The move by Algeria’s parliament last week to endorse an oil and gas law, which cancels windfall tax on profits of foreign firms that sometimes reached up to 50 percent on some contracts, was seen by some Western companies as a tad bit late in the wake of 80 deaths in In Amenas and foreign firms anticipated high costs of operating in such an unstable environment. No date has been set to restart the In Amenas gas complex. As much as the terrorist attack has been unprecedented and extremely bloody, it is hard to bet that foreign energy companies will pull out from oil and gas operations in Algeria.  As the world’s “eighth largest natural gas producer in 2010 and the third largest gas supplier to Europe,” primarily to Italy and Spain, Algeria is an important energy player in OPEC and outside it. Because dependence between Algeria and its energy importers is mutual, with hydrocarbons constituting nearly 98 percent of this North African country’s export revenues, all is not lost and a lot still can be gained.
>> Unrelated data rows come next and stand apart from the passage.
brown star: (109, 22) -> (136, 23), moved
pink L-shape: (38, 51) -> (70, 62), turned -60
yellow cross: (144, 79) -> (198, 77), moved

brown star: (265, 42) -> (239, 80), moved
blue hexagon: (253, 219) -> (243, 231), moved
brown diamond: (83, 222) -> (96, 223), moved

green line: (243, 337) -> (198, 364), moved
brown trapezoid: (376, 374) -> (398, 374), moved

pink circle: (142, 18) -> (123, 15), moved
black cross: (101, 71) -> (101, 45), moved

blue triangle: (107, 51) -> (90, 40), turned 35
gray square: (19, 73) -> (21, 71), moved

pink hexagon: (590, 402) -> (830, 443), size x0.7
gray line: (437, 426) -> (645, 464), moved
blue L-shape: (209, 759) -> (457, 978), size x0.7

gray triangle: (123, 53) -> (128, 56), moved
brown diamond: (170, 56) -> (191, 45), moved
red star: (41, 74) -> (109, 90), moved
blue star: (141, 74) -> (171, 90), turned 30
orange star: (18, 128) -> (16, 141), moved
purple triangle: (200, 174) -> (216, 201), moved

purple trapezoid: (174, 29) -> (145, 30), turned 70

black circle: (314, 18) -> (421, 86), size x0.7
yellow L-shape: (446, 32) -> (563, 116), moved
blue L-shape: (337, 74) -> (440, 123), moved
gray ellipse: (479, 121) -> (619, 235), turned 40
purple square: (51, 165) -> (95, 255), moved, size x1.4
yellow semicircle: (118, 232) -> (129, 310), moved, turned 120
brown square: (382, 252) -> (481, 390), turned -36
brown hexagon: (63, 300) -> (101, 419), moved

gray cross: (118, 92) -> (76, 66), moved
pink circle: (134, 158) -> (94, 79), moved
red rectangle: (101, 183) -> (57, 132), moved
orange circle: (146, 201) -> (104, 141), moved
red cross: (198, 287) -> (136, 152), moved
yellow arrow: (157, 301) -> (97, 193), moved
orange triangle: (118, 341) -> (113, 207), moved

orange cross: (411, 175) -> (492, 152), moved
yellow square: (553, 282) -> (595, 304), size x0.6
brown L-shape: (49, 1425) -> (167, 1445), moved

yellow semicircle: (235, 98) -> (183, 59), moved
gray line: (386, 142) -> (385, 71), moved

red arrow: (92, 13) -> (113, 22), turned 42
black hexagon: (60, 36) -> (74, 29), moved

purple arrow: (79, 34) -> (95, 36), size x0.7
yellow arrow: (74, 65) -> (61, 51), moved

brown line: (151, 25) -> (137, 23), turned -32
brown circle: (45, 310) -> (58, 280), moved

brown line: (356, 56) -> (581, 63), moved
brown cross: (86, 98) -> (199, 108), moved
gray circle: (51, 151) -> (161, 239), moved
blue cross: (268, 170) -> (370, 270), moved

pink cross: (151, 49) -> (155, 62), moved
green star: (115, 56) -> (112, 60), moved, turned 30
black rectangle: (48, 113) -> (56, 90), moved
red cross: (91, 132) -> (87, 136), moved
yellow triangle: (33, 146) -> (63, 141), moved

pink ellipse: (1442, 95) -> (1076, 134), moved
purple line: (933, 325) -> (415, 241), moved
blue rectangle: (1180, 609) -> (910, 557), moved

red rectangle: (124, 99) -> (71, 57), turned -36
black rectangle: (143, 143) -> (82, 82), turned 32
This is important in the context of the rise of resource nationalism and national oil companies (NOC) since the 1990s, along with the steady increase in oil prices. Unlike a few decades ago, NOCs, such as Sonatrach of Algeria, PetrĂ³leos de Venezuela, S.A. (PDVSA), Gazprom and Rosneft of Russia, Pemex of Mexico and Saudi Aramco in Saudi Arabia, are better consolidated, maintain stronger control over resources in their home countries and they are in a position to change rules and regulations, limit foreign ownership in joint ventures, alter contract terms and increase taxes and royalties for IOCs.  So, the ability of IOCs to compete with NOCs on the latter’s home turf has been vastly curtailed. Consequently, IOCs deal with greater uncertainty, more unfavorable investment conditions, have lesser access to new oil reserves, and seek profits in politically riskier and geologically challenging environments. For these reasons IOCs have not left notoriously unstable places like Nigeria, rather the opposite, they boosted their presence there. In fact, despite high political and operating risks, Africa is the next big hot market for IOCs. Quarter of ExxonMobil's production came from West Africa since 2000. Maintaining technological edge and eyeing relatively better contract terms, IOCs will beef up physical security and continue operating in unstable parts of Africa, including Algeria.